Warp Vision's Video Catalogue
Over the past 15 years, London's Warp Records has become arguably the foremost experimental-electronic label and geek magnet. Avoiding stagnation, Warp has no trademark sound or style, but its A&R team consistently nabs artists doing the most interesting work in their fields. These keen aesthetics also apply to most of the videos made on Warp's dime.
Warp Vision gathers 32 videos shot since the company's 1989 inception. Some--especially those helmed by Chris Cunningham--are notoriously shocking and have even been aired on MTV (Aphex Twin's "Come to Daddy" and "Windowlicker," Squarepusher's "Come on My Selector," Autechre's "Second Bad Vilbel"). Cunningham melds grotesque imagery (mainly superimposing Aphex's distorted visage onto kids' and hoochies' bodies) and hilarious parodies of typical videos to burn vivid scenarios into your mind.
The earliest videos (such as Sweet Exorcist's "Testone" and LFO's "LFO") feature primitive Pong graphics, computer schematics, motherboards, solarized, frantically flickering images, and footage of outer space set to bleepy armchair techno.

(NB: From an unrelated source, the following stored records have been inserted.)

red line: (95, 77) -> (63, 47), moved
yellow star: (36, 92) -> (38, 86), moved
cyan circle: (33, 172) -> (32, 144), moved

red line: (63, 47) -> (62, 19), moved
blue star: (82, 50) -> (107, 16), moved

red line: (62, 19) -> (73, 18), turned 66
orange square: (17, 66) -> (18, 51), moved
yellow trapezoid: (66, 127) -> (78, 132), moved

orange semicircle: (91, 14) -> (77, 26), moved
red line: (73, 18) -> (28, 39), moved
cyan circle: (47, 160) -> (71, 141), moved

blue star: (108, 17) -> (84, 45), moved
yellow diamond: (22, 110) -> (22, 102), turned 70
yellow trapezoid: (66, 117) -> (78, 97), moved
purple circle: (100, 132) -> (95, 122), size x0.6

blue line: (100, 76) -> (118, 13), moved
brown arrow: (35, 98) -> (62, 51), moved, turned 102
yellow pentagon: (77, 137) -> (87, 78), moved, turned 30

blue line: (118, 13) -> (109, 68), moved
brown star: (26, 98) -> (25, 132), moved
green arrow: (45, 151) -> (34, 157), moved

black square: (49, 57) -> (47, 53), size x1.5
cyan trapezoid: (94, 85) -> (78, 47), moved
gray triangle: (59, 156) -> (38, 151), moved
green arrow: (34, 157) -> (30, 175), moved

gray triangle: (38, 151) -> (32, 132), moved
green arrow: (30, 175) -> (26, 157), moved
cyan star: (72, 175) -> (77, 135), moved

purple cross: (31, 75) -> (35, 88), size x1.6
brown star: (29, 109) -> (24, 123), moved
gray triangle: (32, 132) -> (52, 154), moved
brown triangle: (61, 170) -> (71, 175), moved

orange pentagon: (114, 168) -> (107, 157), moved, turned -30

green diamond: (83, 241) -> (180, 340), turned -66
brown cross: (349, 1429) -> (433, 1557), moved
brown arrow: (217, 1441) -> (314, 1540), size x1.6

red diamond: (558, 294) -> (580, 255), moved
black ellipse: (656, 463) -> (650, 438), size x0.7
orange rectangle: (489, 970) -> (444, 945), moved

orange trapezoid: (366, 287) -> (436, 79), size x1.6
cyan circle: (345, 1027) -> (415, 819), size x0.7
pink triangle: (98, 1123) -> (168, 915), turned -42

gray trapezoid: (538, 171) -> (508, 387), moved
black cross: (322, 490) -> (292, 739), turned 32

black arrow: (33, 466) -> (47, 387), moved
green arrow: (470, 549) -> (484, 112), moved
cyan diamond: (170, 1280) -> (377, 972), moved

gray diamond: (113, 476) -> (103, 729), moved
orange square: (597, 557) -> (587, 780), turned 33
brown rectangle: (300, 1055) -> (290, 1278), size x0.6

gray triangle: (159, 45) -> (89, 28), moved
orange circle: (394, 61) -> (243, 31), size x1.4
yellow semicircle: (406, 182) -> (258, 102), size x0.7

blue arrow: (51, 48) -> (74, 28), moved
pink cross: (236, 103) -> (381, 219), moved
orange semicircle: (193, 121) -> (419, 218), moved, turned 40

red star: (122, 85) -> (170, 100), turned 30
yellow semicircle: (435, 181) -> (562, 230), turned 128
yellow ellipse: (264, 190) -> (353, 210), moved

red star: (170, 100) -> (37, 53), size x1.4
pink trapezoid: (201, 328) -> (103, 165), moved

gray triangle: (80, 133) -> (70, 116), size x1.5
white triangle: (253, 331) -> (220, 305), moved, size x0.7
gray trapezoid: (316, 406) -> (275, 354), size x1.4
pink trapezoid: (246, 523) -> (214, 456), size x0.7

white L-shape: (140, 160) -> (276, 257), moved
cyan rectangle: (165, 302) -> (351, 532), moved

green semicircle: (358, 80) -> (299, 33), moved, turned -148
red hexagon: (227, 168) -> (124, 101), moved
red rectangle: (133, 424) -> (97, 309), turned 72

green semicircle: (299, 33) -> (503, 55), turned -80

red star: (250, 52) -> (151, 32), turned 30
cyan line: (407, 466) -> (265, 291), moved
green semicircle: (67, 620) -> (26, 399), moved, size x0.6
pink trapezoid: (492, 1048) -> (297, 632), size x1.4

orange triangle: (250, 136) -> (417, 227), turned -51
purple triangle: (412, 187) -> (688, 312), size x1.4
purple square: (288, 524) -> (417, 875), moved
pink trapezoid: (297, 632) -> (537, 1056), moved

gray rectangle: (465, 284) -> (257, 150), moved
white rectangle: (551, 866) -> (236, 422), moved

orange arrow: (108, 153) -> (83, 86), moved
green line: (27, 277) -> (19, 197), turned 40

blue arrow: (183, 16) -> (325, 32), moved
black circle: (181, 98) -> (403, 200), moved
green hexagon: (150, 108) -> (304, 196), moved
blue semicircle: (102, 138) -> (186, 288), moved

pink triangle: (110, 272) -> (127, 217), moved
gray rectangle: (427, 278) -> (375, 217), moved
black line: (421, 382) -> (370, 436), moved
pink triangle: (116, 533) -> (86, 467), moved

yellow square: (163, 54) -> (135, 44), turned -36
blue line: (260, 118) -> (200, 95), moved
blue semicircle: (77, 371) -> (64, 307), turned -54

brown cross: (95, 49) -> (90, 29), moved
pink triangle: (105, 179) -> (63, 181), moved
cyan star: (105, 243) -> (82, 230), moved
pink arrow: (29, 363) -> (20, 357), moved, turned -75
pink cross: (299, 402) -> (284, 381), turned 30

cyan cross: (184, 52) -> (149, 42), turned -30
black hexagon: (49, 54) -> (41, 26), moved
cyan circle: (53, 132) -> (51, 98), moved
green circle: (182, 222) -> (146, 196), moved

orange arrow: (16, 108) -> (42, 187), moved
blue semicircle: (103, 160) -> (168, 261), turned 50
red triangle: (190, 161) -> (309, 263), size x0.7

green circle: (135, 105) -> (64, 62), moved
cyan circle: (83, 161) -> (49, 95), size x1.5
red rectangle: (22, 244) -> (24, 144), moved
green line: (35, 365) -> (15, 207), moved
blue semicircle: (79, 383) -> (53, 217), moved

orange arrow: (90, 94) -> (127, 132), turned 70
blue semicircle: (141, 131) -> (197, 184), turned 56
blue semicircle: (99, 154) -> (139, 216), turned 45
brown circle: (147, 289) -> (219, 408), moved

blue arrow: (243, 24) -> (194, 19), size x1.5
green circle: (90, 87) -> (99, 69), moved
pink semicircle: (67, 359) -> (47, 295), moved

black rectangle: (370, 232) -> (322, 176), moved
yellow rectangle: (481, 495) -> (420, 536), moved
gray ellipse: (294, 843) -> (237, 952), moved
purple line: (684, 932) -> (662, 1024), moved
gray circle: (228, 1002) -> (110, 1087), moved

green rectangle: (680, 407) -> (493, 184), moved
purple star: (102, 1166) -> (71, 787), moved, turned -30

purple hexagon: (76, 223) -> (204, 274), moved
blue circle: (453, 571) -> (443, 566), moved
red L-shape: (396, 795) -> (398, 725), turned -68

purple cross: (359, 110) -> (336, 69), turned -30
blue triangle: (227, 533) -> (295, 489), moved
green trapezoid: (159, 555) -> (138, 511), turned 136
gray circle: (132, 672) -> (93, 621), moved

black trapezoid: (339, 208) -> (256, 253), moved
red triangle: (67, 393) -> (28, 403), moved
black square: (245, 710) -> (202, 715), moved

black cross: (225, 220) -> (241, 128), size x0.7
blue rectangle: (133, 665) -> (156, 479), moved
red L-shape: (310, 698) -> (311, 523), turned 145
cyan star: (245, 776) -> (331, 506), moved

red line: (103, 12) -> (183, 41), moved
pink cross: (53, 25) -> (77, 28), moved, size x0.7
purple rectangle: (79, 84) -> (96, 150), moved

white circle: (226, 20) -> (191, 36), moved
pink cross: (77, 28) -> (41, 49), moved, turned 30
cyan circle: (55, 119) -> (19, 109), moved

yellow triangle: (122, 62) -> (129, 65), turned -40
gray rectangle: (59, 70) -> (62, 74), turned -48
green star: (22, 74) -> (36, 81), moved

Funny how these once-futuristic images and sounds are now pure nostalgia fodder. As we progress through the '90s, the vids get more sophisticated, ludicrous, full of incongruous images; Dadaist approaches become commonplace and almost everything seems shot to enhance your drug buzz.
Obviously, with this many works, quality varies wildly. While the musical tracks are almost always excellent, some of their visual counterparts only detract from the audio goodness (see Chris Clark's "Gob Coitus," in which insects besiege a man in a basement, and Jamie Lidell's "The City," in which he sings while shaving). Besides Cunningham's wicked send-up of blingin' hiphop vids ("Windowlicker"), the most memorable film is Alex Rutterford's perfect realization of Autechre's "Gantz Graf." It's the antithesis of most directors' cult-of-personality approach and perfectly mirrors Autechre's inhumanly complex and harsh sonic astrophysics.
Warp Vision comes with a bonus CD megamix by DJs Buddy Peace and Zilla, who masterly represent the label's dynamic range and stringent quality control.